Mild hypoglycemia is not necessarily a medical emergency unless the excessive use (overdose) of anti-diabetic agents or insulin has been implicated as a possible cause. This could rapidly progress into severe hypoglycemia. In most instances it can be managed in the home environment with readily available food ingredients. Even if medical attention is not required immediately in a case of mild hypoglycemia, the cause should be investigated and identified to prevent further episodes.
However, in cases of severe hypoglycemia, these measures are only useful temporarily and immediate medical attention is necessary.
Severe hypoglycemia is more likely to occur in diabetics – particularly insulin-dependent diabetes. The regular use of a blood glucose monitoring device is therefore essential and diabetics should not rely solely on their perception of low blood sugar levels. If left untreated, hypoglycemia can lead to death. This is not only a concern for older patients with diabetes. Sudden death due to hypoglycemia may occur in a young person with type 1 diabetes. This is not common but typically occurs during sleep possibly as a result of cardiac arrhythmias induced by hypoglycemia.
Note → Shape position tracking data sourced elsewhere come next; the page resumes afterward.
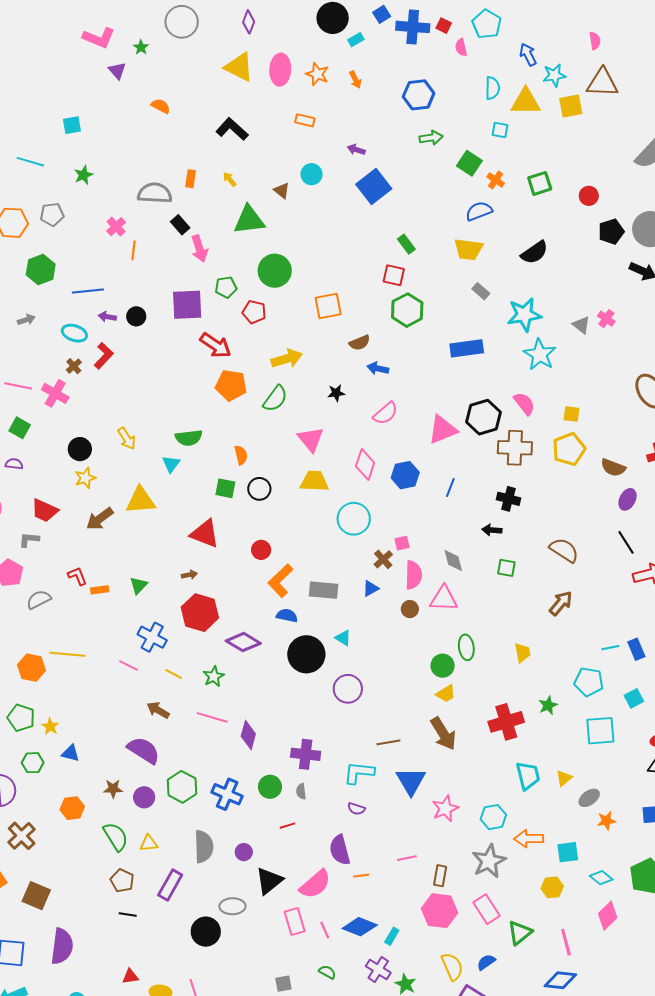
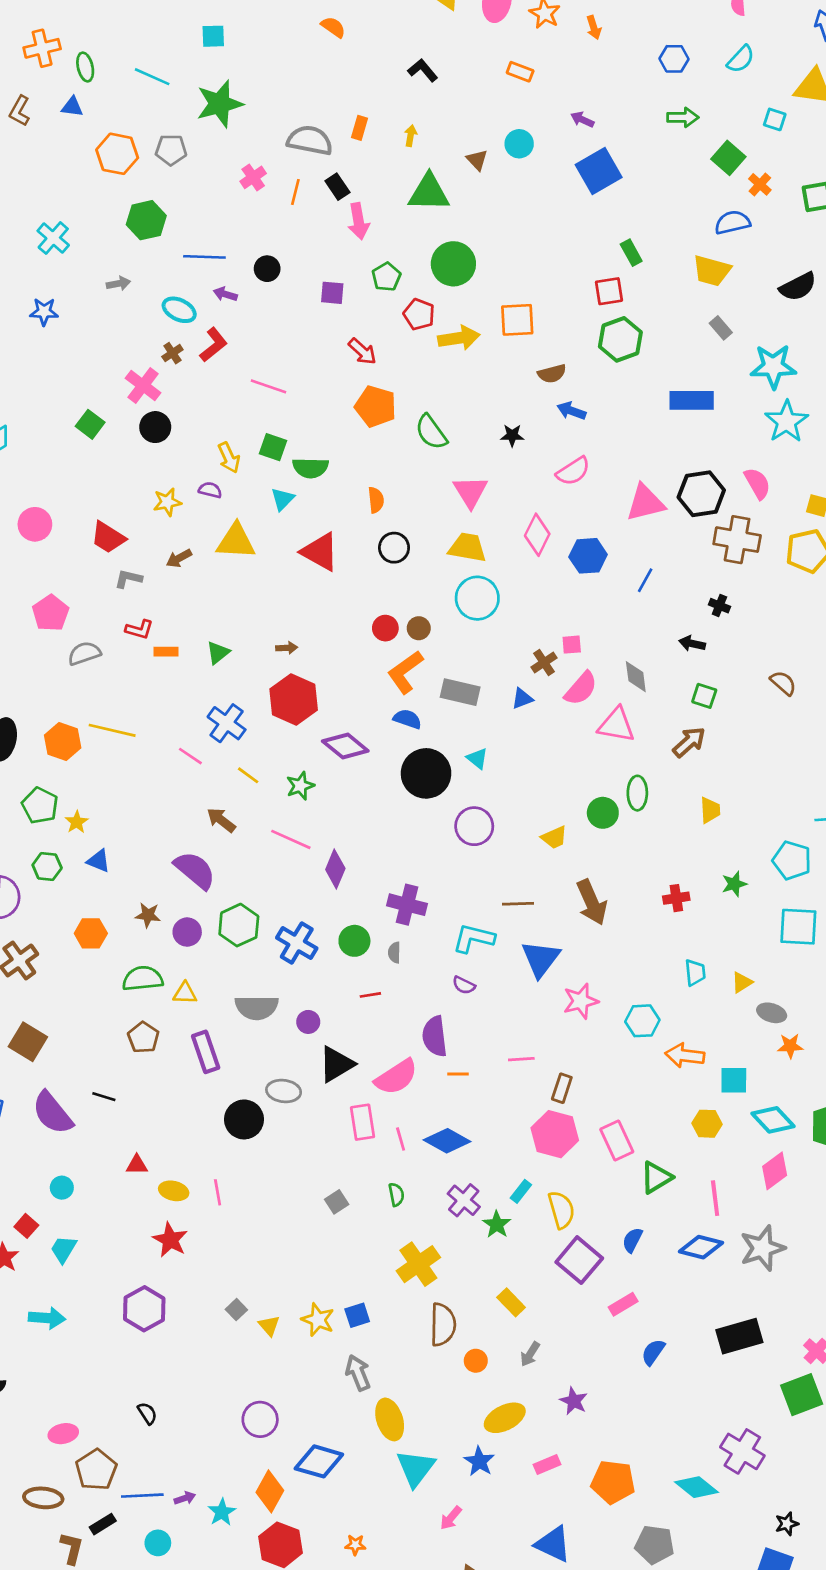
cyan semicircle: (492, 88) -> (741, 59), moved, turned 35
blue hexagon: (419, 95) -> (674, 59), size x0.7
black L-shape: (232, 129) -> (423, 70), size x0.7
green star: (84, 175) -> (220, 104), size x1.8
yellow arrow: (230, 179) -> (411, 136), turned 42
orange line: (133, 250) -> (295, 192), moved
red square: (394, 275) -> (609, 291), turned -30
green pentagon: (226, 287) -> (386, 277), turned -30
purple square: (187, 305) -> (332, 293), size x0.6
black circle: (136, 316) -> (267, 269), moved
red arrow: (216, 345) -> (362, 351), size x0.7
yellow arrow: (287, 359) -> (459, 338), moved
pink line: (18, 386) -> (268, 386), moved
green semicircle: (275, 399) -> (431, 432), turned 100
black circle: (80, 449) -> (155, 427), moved
purple semicircle: (14, 464) -> (210, 490), moved
green square: (225, 488) -> (273, 447), moved
black cross: (508, 499) -> (719, 606), size x0.7
brown arrow: (100, 519) -> (179, 558), size x0.7
cyan circle: (354, 519) -> (477, 598), moved
red triangle: (205, 534) -> (320, 552), moved
gray L-shape: (29, 540) -> (128, 579), moved
brown semicircle: (564, 550) -> (783, 683), size x0.7
pink semicircle: (413, 575) -> (581, 688), turned 32
red L-shape: (77, 576) -> (139, 629), turned 120
brown arrow: (561, 603) -> (689, 742), moved
brown circle: (410, 609) -> (419, 628), moved
yellow trapezoid: (446, 694) -> (554, 837), moved
red cross: (506, 722) -> (676, 898), size x0.6
cyan trapezoid: (528, 776) -> (695, 973), size x0.7
gray ellipse: (589, 798) -> (772, 1013), turned 45
green semicircle: (116, 837) -> (143, 979), turned -72
gray semicircle: (204, 847) -> (257, 1007), turned 84
gray star: (489, 861) -> (762, 1248), moved
cyan diamond: (601, 878) -> (773, 1120), size x1.4
purple rectangle: (170, 885) -> (206, 1052), turned -56
black line: (128, 915) -> (104, 1097), moved
cyan rectangle: (392, 936) -> (521, 1191), moved
purple semicircle: (62, 946) -> (52, 1113), turned 126
blue semicircle: (486, 962) -> (632, 1240), moved, turned -36
green semicircle: (327, 972) -> (396, 1195), turned 42
gray square: (283, 984) -> (337, 1202), turned -30

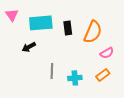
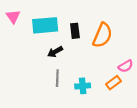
black arrow: (29, 47) -> (55, 52), moved
pink semicircle: (107, 53) -> (126, 66), moved

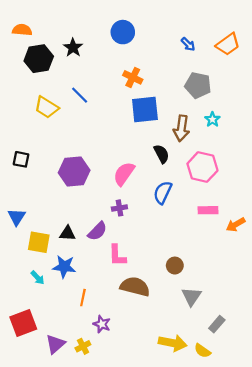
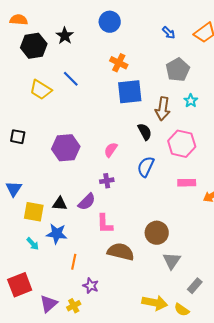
gray pentagon: (198, 85) -> (178, 70), turned 30
pink semicircle: (124, 174) -> (111, 150), size x0.7
brown circle: (175, 266) -> (157, 233), size x1.5

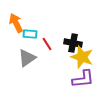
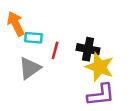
red line: (47, 44) -> (55, 50), turned 48

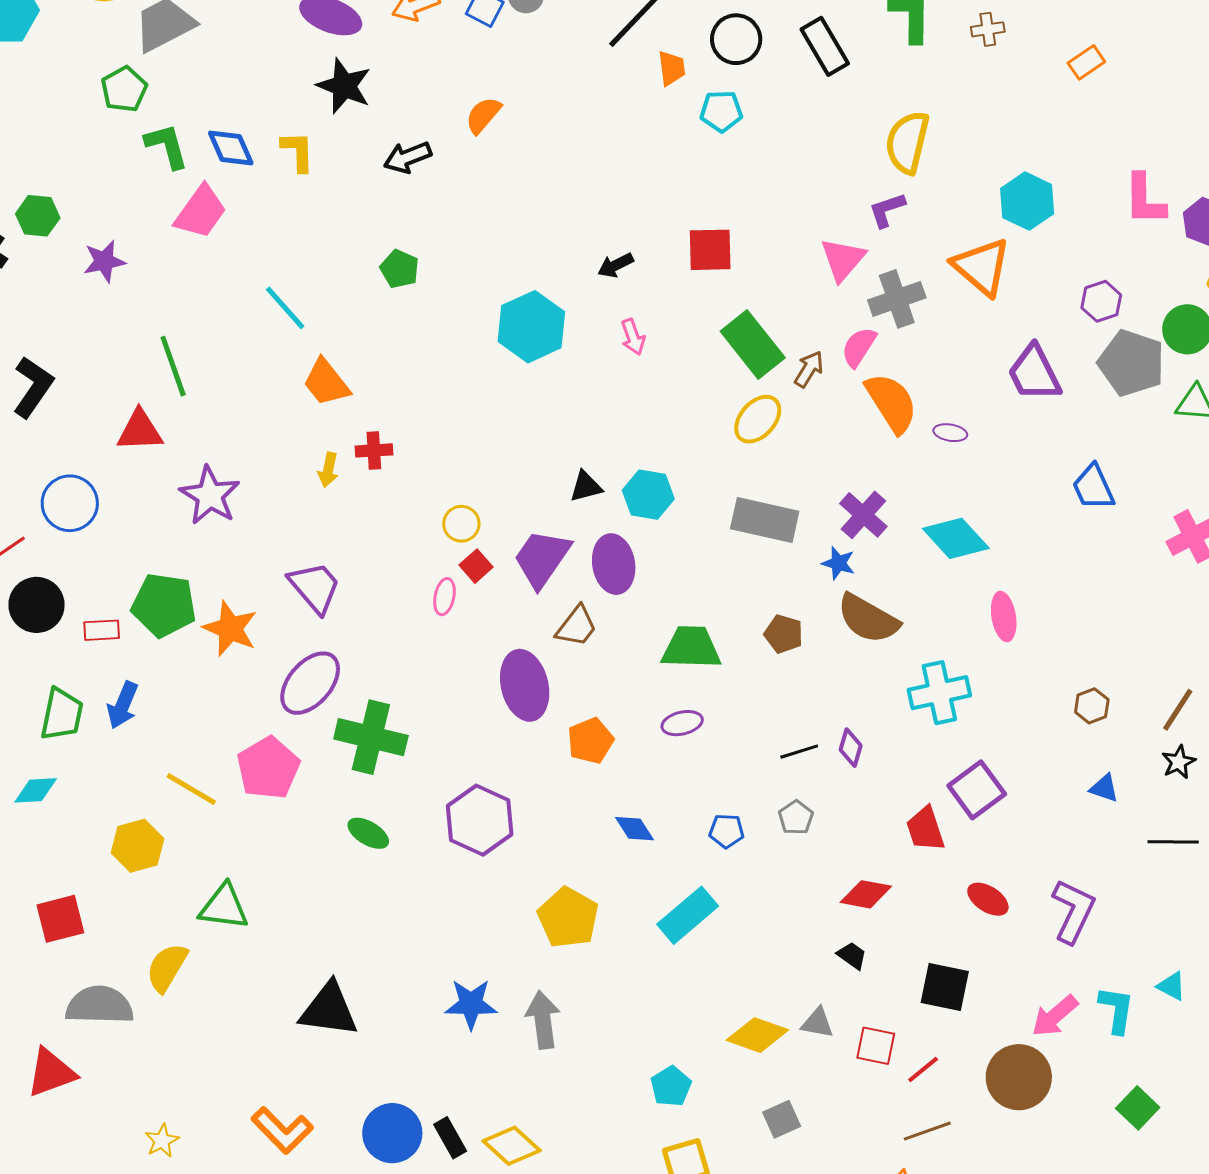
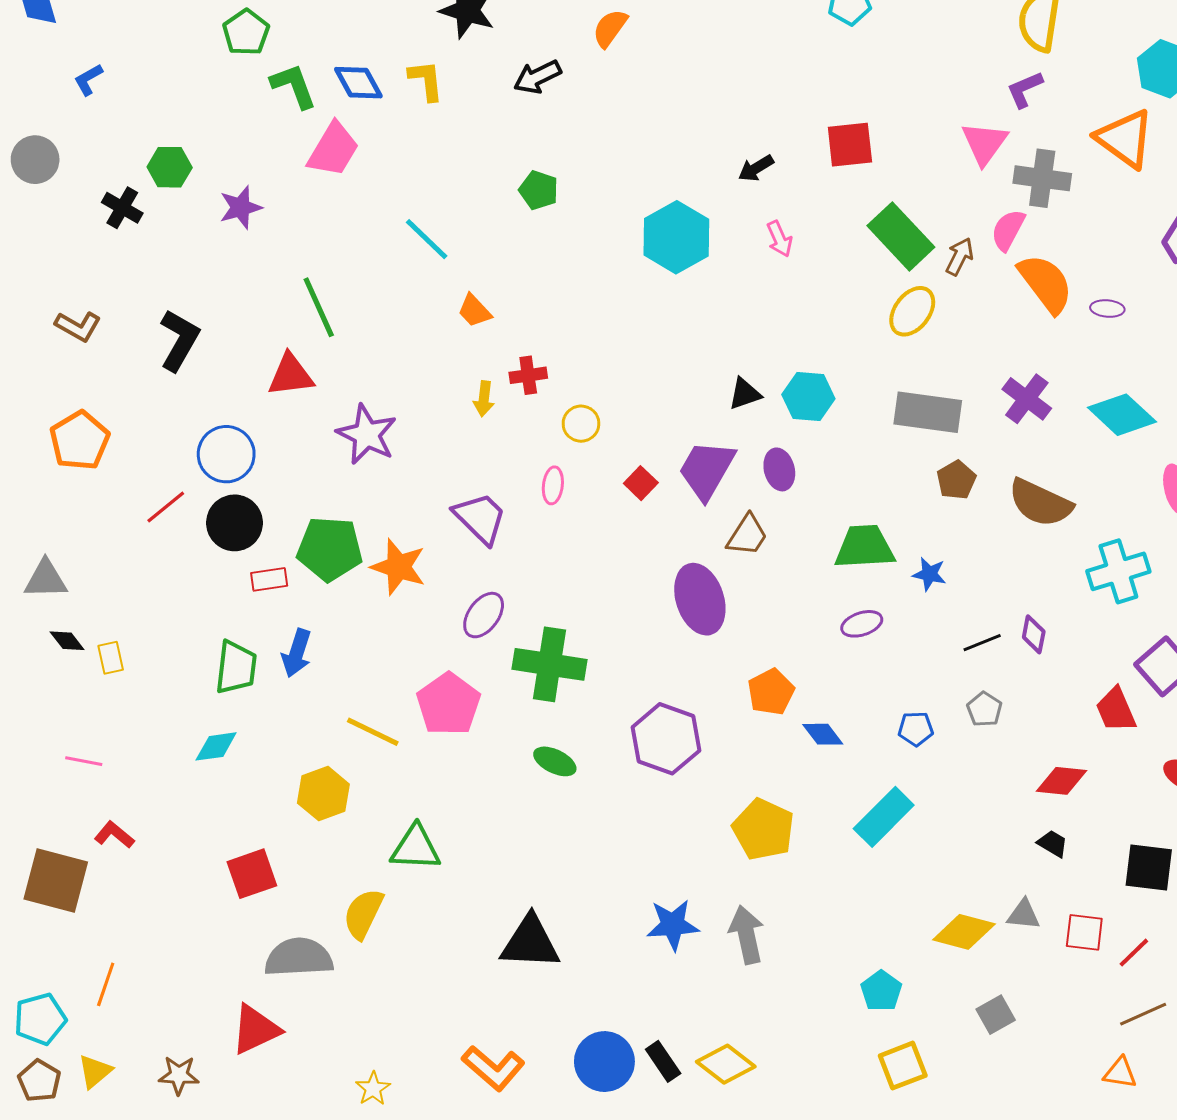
gray cross: (897, 299) -> (1042, 178), turned 32
orange trapezoid: (326, 382) -> (474, 311), size x0.7
yellow circle: (461, 524) -> (581, 424), moved
blue star: (838, 563) -> (929, 574), moved
purple ellipse: (614, 564) -> (779, 469), size x0.7
pink ellipse: (444, 597) -> (553, 485), moved
black circle: (36, 605) -> (235, 523), moved
brown pentagon: (784, 634) -> (956, 480), moved, turned 30
purple ellipse: (310, 683) -> (484, 615), size x0.7
orange pentagon: (590, 741) -> (771, 692), moved

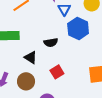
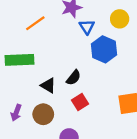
black semicircle: (51, 43) -> (74, 78), moved, turned -40

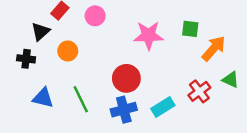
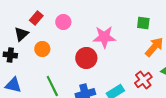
green square: (190, 29) -> (143, 23), moved
red circle: (126, 78) -> (86, 58), moved
blue triangle: (43, 98) -> (13, 85), moved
Treating Low Blood Sugar Levels
Treatment of Mild Hypoglycemia
The early warning signs as outlined in the Hypoglycemia Signs and Symptoms should be present and a blood glucose level below 70mg/dL (3.8mmol/L) in diabetics or 63 mg/dL (3.5 mmol/L) in non-diabetics is sufficient to warrant the implementation of the measures below.
- A fast-acting (simple) carbohydrate like glucose needs to be administered orally.
- 15 grams may be given in the form of a glucose solution, tablets, gel.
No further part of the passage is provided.